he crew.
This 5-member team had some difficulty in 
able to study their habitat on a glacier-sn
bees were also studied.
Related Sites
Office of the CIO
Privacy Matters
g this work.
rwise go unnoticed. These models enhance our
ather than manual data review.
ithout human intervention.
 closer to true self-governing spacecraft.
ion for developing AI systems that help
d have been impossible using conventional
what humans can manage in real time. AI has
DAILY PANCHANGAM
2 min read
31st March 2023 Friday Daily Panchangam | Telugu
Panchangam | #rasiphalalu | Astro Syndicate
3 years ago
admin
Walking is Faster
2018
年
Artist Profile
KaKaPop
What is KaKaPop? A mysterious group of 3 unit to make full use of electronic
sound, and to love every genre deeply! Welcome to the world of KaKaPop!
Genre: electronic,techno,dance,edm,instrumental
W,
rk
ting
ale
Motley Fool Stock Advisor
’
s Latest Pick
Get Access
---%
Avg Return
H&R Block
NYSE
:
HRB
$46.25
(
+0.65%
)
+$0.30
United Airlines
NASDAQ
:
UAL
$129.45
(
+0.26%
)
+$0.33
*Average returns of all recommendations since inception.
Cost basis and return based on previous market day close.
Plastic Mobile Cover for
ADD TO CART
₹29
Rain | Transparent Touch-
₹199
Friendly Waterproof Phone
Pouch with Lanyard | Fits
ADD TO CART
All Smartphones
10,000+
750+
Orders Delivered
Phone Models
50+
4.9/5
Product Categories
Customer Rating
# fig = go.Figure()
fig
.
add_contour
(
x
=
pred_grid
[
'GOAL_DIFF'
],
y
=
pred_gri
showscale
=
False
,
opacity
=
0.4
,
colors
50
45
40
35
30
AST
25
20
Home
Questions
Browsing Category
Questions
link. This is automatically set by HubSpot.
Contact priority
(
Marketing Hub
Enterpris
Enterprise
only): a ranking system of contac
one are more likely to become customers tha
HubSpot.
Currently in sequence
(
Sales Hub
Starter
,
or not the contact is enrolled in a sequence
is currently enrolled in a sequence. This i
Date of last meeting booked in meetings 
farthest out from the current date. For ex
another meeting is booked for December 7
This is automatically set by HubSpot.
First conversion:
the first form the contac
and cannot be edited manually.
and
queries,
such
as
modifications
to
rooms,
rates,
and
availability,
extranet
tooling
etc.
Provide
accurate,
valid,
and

....

**Exercise details:**
Using the records above, pull out each line where the word "automatically" occurs.

**Solution:**
link. This is automatically set by HubSpot.
This is automatically set by HubSpot.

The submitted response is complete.